La mujer aguarda tu respuesta. Adivinas una sed de patetismo y, taimado, lo dices fingiendo un dolor que de largo superaste y que sólo se conserva, redolente, en tu memoria, como una rosa ahogada en formol: tu esposa murió en un accidente vial, consumida por el fuego; no hubo manera de desaprisionarla del hierro corrugado; a ti te sacaron con quemaduras de tercer grado, pero vivo; pasaste un periodo en el infierno, pero te sobrepusiste y ahora, después del suplicio, al fin disfrutas la vida, haciendo lo que más te agrada, viajar. ¿Acaso hay algo más bello que el mar bajo la luna llena? Ella mira el puerto a sus espaldas y, sonriendo con dulzura, te dice que es un gusto poder darte una alegría. Con una sonrisa no exactamente igual a la de ella, le dices que lo que realmente anhelas es un final feliz. Ella mira su reloj, se excusa con un asunto urgente, te da las buenas noches y se va.

Taxi y aeropuerto. El anhelo de compañía te ha entristecido. En el jet te acabas una botella de aguardiente. Habiendo aterrizado, te diriges al parque y te acuestas en una banca mientras la limusina da vueltas a la glorieta. Las farolas anidan en el ramaje como parvadas de fénix. (Por experiencia, sabes que el rescoldo suele renacer de las cenizas). Cierras los ojos, aprietas los párpados y caes dormido.

Una visión te despierta al mediodía: un cuerpo achicharrado. El resabio te provoca náuseas; con miras a restablecerte prefieres caminar a ir en coche. El sol y el ejercicio calientan tu cuerpo. En el horizonte el volcán despide fumarolas. Los autos son peces en un estanque de humo.
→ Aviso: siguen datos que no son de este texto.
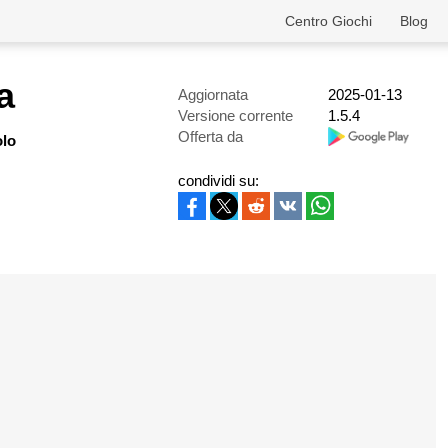
Centro Giochi
Blog
a
Aggiornata
2025-01-13
Versione corrente
1.5.4
Offerta da
olo
condividi su:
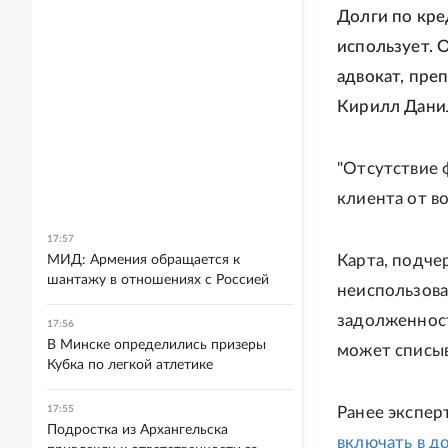
Долги по кре
использует. 
адвокат, пре
Кирилл Дани
"Отсутствие 
клиента от во
17:57
Карта, подче
МИД: Армения обращается к
шантажу в отношениях с Россией
неиспользова
задолженност
17:56
В Минске определились призеры
может списыв
Кубка по легкой атлетике
17:55
Ранее экспер
Подростка из Архангельска
включать в д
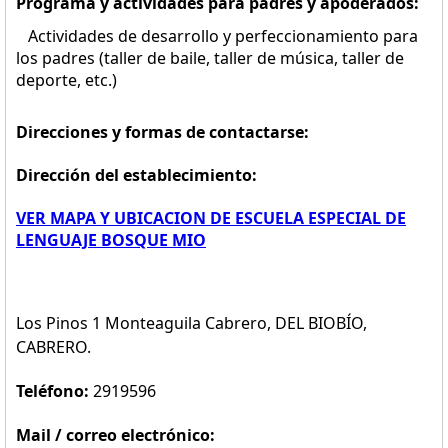
Programa y actividades para padres y apoderados:
Actividades de desarrollo y perfeccionamiento para
los padres (taller de baile, taller de música, taller de
deporte, etc.)
Direcciones y formas de contactarse:
Dirección del establecimiento:
VER MAPA Y UBICACION DE ESCUELA ESPECIAL DE
LENGUAJE BOSQUE MIO
Los Pinos 1 Monteaguila Cabrero, DEL BIOBÍO,
CABRERO.
Teléfono:
2919596
Mail / correo electrónico:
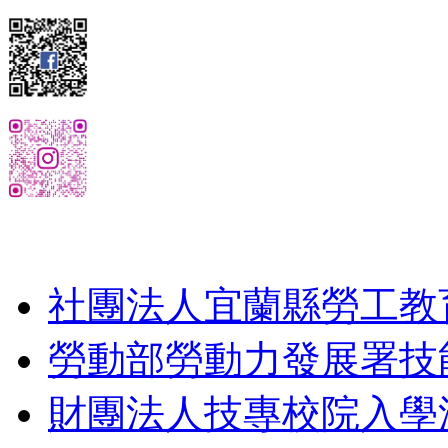
社團法人宜蘭縣勞工教
勞動部勞動力發展署技
財團法人技專校院入學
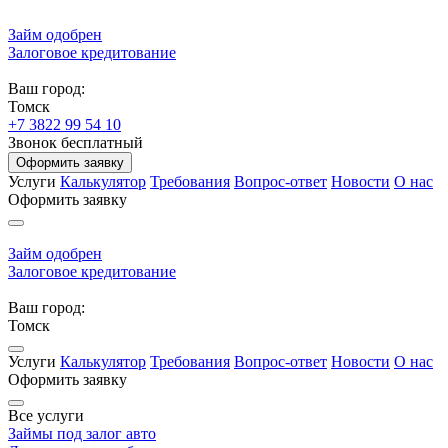
Займ одобрен
Залоговое кредитование
Ваш город:
Томск
+7 3822 99 54 10
Звонок бесплатный
Оформить заявку
Услуги
Калькулятор
Требования
Вопрос-ответ
Новости
О нас
Оформить заявку
Займ одобрен
Залоговое кредитование
Ваш город:
Томск
Услуги
Калькулятор
Требования
Вопрос-ответ
Новости
О нас
Оформить заявку
Все услуги
Займы под залог авто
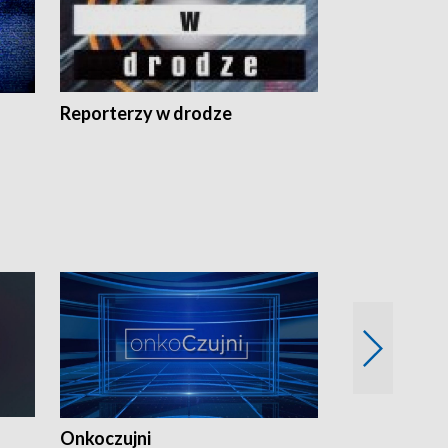
Reporterzy w drodze
Onkoczujni
Recepta na 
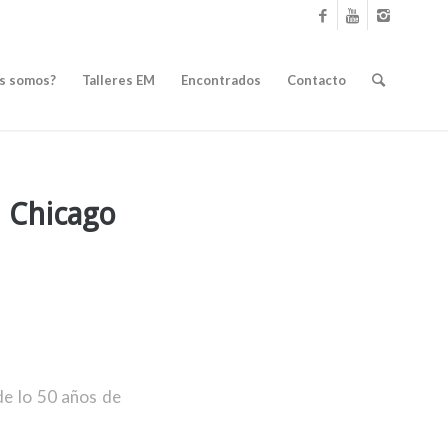
s somos?
Talleres EM
Encontrados
Contacto
n Chicago
de lo 50 años de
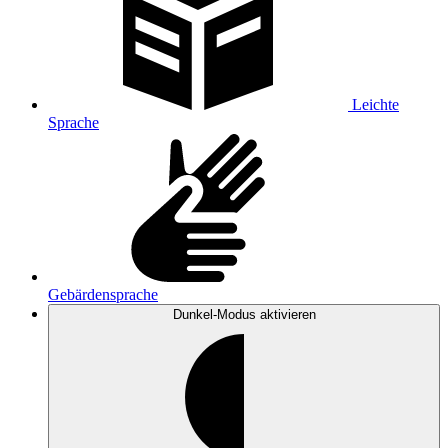
Leichte
Sprache
Gebärdensprache
Dunkel-Modus
aktivieren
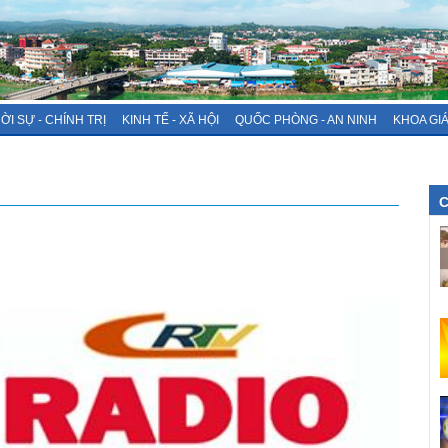
ỜI SỰ - CHÍNH TRỊ
KINH TẾ - XÃ HỘI
QUỐC PHÒNG - AN NINH
KHOA GI
C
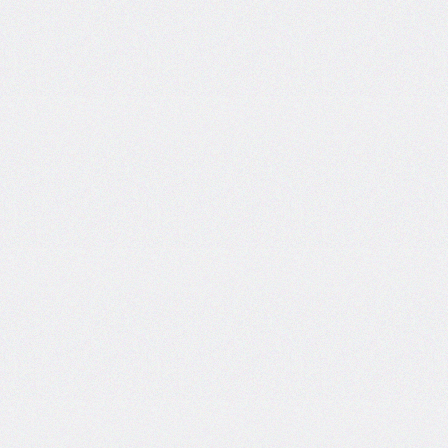
border-
image-
width
border-
inline
border-
inline-
color
border-
inline-
end
border-
inline-
end-
color
border-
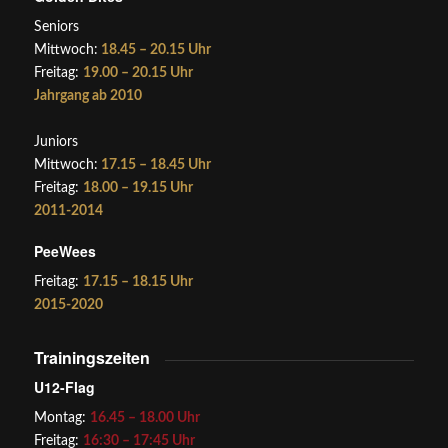
Seniors
Mittwoch:
18.45 – 20.15 Uhr
Freitag:
19.00 – 20.15 Uhr
Jahrgang ab 2010
Juniors
Mittwoch:
17.15 – 18.45 Uhr
Freitag:
18.00 – 19.15 Uhr
2011-2014
PeeWees
Freitag:
17.15 – 18.15 Uhr
2015-2020
Trainingszeiten
U12-Flag
Montag:
16.45 – 18.00 Uhr
Freitag:
16:30 – 17:45 Uhr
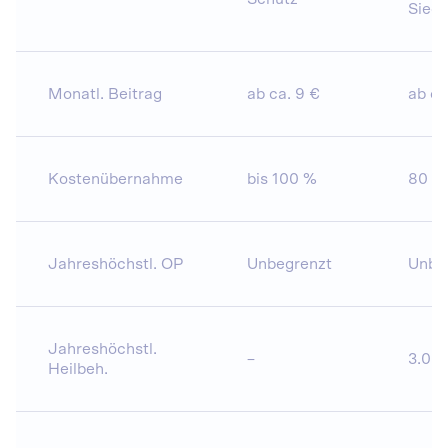
Siege
Monatl. Beitrag
ab ca. 9 €
ab ca
Kostenübernahme
bis 100 %
80 %
Jahreshöchstl. OP
Unbegrenzt
Unbe
Jahreshöchstl.
–
3.00
Heilbeh.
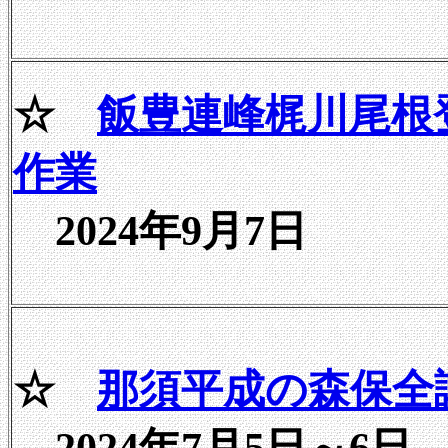
☆
飯豊連峰梶川尾根
作業
2024年9月7日
☆
那須平成の森保全
2024年7月5日～6日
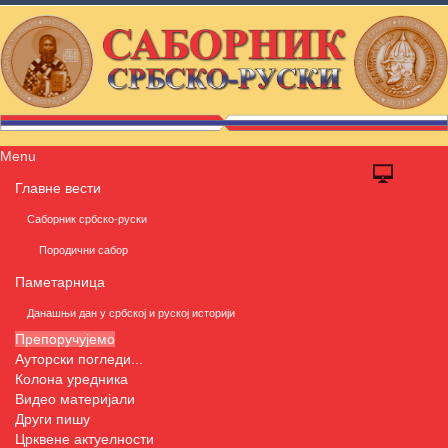
Menu
Главне вести
Саборник србско-руски
Породични сабор
Паметарница
Данашњи дан у србској и руској историји
Препоручујемо
Ауторски погледи...
Колона уредника
Видео материјали
Други пишу
Црквене актуелности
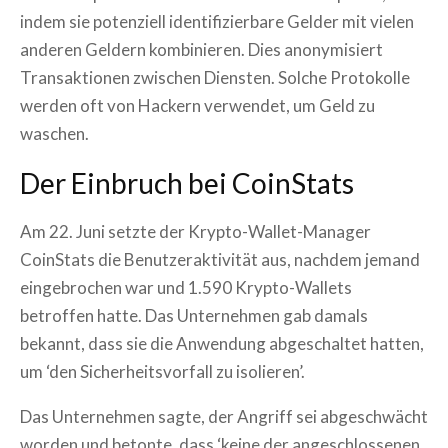
indem sie potenziell identifizierbare Gelder mit vielen
anderen Geldern kombinieren. Dies anonymisiert
Transaktionen zwischen Diensten. Solche Protokolle
werden oft von Hackern verwendet, um Geld zu
waschen.
Der Einbruch bei CoinStats
Am 22. Juni setzte der Krypto-Wallet-Manager
CoinStats die Benutzeraktivität aus, nachdem jemand
eingebrochen war und 1.590 Krypto-Wallets
betroffen hatte. Das Unternehmen gab damals
bekannt, dass sie die Anwendung abgeschaltet hatten,
um ‘den Sicherheitsvorfall zu isolieren’.
Das Unternehmen sagte, der Angriff sei abgeschwächt
worden und betonte, dass ‘keine der angeschlossenen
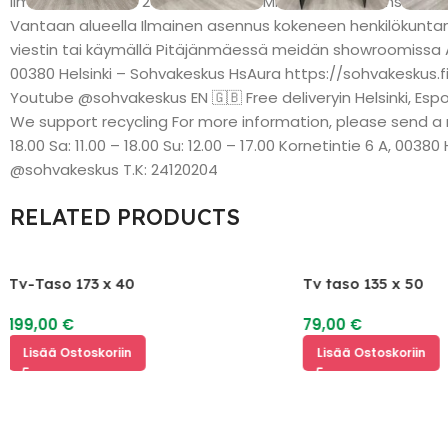
Ilmainen toimitus 24 tunnin sisällä Mitat / Dimensions (cm):
Vantaan alueella Ilmainen asennus kokeneen henkilökuntamm
viestin tai käymällä Pitäjänmäessä meidän showroomissa Aukio
00380 Helsinki – Sohvakeskus HsAura https://sohvakesk
Youtube @sohvakeskus EN 🇬🇧 Free deliveryin Helsinki, Esp
We support recycling For more information, please send a
18.00 Sa: 11.00 – 18.00 Su: 12.00 – 17.00 Kornetintie 6 A,
@sohvakeskus T.K: 24120204
RELATED PRODUCTS
Tv taso 135 x 50
SALE
Kattokruunu
79,00
€
49,00
€
99,00
€
Lisää Ostoskoriin
Lisää Ostoskoriin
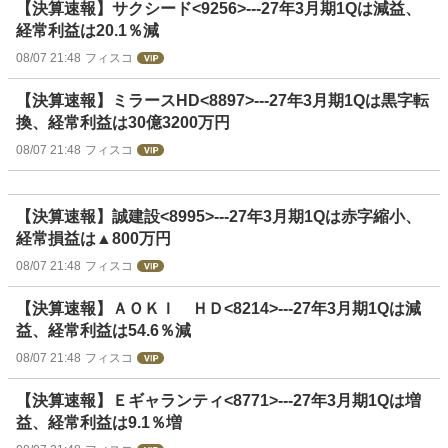
【決算速報】サクシード<9256>---27年3月期1Qは減益、
経常利益は20.1％減
08/07 21:48
フィスコ
【決算速報】ミラースHD<8897>---27年3月期1Qは黒字転
換、経常利益は30億3200万円
08/07 21:48
フィスコ
【決算速報】誠建設<8995>---27年3月期1Qは赤字縮小、
経常損益は▲800万円
08/07 21:48
フィスコ
【決算速報】ＡＯＫＩ ＨＤ<8214>---27年3月期1Qは減
益、経常利益は54.6％減
08/07 21:48
フィスコ
【決算速報】Ｅギャランティ<8771>---27年3月期1Qは増
益、経常利益は9.1％増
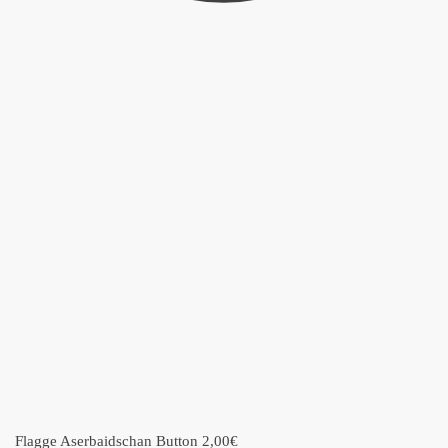
Flagge Aserbaidschan Button
2,00
€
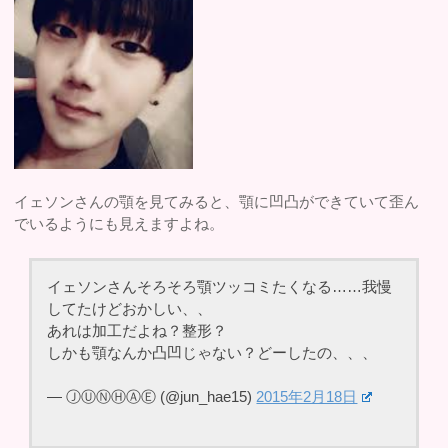
イェソンさんの顎を見てみると、顎に凹凸ができていて歪ん
でいるようにも見えますよね。
イェソンさんそろそろ顎ツッコミたくなる……我慢
してたけどおかしい、、
あれは加工だよね？整形？
しかも顎なんか凸凹じゃない？どーしたの、、、
— ⒿⓊⓃⒽⒶⒺ (@jun_hae15)
2015年2月18日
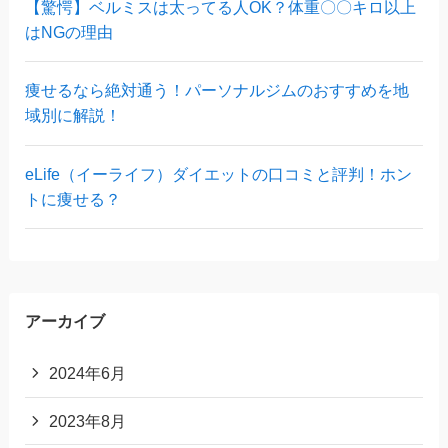
【驚愕】ベルミスは太ってる人OK？体重〇〇キロ以上
はNGの理由
痩せるなら絶対通う！パーソナルジムのおすすめを地
域別に解説！
eLife（イーライフ）ダイエットの口コミと評判！ホン
トに痩せる？
アーカイブ
2024年6月
2023年8月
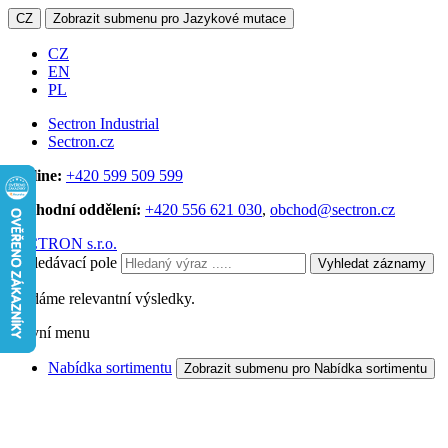
CZ
Zobrazit submenu pro Jazykové mutace
CZ
EN
PL
Sectron Industrial
Sectron.cz
Hotline:
+420 599 509 599
Obchodní oddělení:
+420 556 621 030
,
obchod@sectron.cz
SECTRON s.r.o.
Vyhledávací pole
Vyhledat záznamy
Hledáme relevantní výsledky.
Hlavní menu
Nabídka sortimentu
Zobrazit submenu pro Nabídka sortimentu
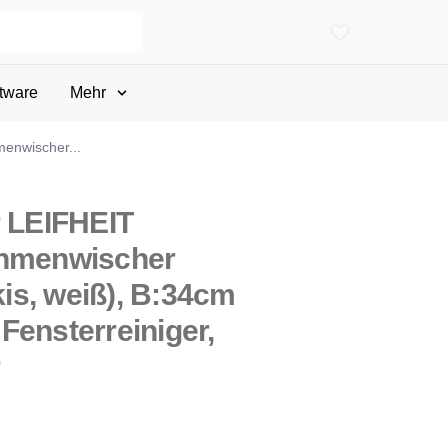
tware
Mehr
menwischer...
r LEIFHEIT
ahmenwischer
rkis, weiß), B:34cm
Fensterreiniger,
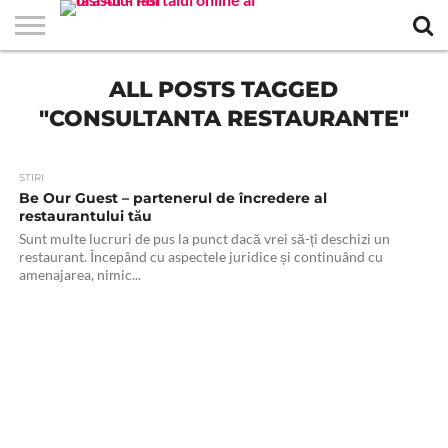
EVENIMENTE
ALL POSTS TAGGED
STIRI
APARTAMENTE
STIRI
JOBS
FILME
CLUBURI /
BARURI /
SALI DE
SALOANE DE
AGENTII
RESTAURANTE
PIZZA
PISCINA
FLORARII
RADIO
SPALATORII
TRACTARI
TAXI
CINEMA
TEATRU
HOTELURI
TEREN
TEREN
FARMACII
COFFEE-
FIRME DE
RENT
NOI IASI
IASI
IN
LA
DISCOTECI
CAFENELE
FORTA
INFRUMUSETARE
DE
IN IASI
IN
IN IASI
LIVE
AUTO
AUTO
IN
/
SPORTIV
TENIS
NON
TO-GO
PUBLICITATE
A
"CONSULTANTA RESTAURANTE"
IASI
CINEMA
SI
TURISM
IASI
IN IASI
IASI
PENSIUNI
IASI
STOP
CAR
FITNESS
IASI
STIRI
Be Our Guest – partenerul de încredere al
restaurantului tău
Sunt multe lucruri de pus la punct dacă vrei să-ți deschizi un
restaurant. Începând cu aspectele juridice și continuând cu
amenajarea, nimic...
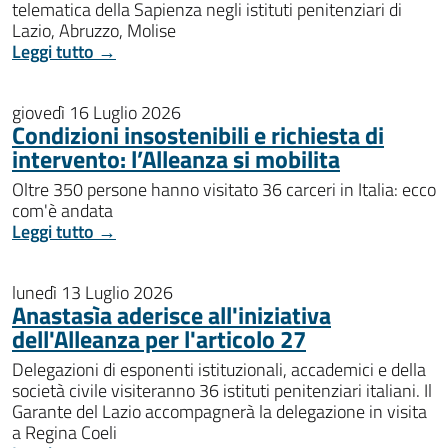
telematica della Sapienza negli istituti penitenziari di
Lazio, Abruzzo, Molise
Leggi tutto →
giovedì 16 Luglio 2026
Condizioni insostenibili e richiesta di
intervento: l’Alleanza si mobilita
Oltre 350 persone hanno visitato 36 carceri in Italia: ecco
com'è andata
Leggi tutto →
lunedì 13 Luglio 2026
Anastasìa aderisce all'iniziativa
dell'Alleanza per l'articolo 27
Delegazioni di esponenti istituzionali, accademici e della
società civile visiteranno 36 istituti penitenziari italiani. Il
Garante del Lazio accompagnerà la delegazione in visita
a Regina Coeli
Se te ocurre viajar al desierto. La autopista es un camino de metal hirviente. Estática, en línea recta, se pierde en el horizonte calcinado. De tiempo en tiempo pasa un coche a toda velocidad y te abanica. Es una breve ilusión de frescura, pues, acto seguido, el aire se calienta como una llama transparente. A lo lejos, detrás de la pantalla oscilante que se eleva del asfalto, aparece una gasolinera.

Miguel Castro Leñero, Barco.

Te desvías de la autopista. Espejos ondeantes juegan ilusiones en la arena. Gotas de sudor resbalan de tu barbilla y emiten un silbido al caer en los granos ardientes, al evaporarse. Los promontorios vibran en oscilaciones de calor. El aire te llena el pelo y la nariz de arena, raspándote la piel. Cierras los ojos, y el sol te estampa una lumbre anaranjada en los párpados. Los abres: un coyote que parece un perro sarnoso mordisquea un vaso de unicel abandonado por algún excursionista, afanándose en los residuos de lo que fueran esquites.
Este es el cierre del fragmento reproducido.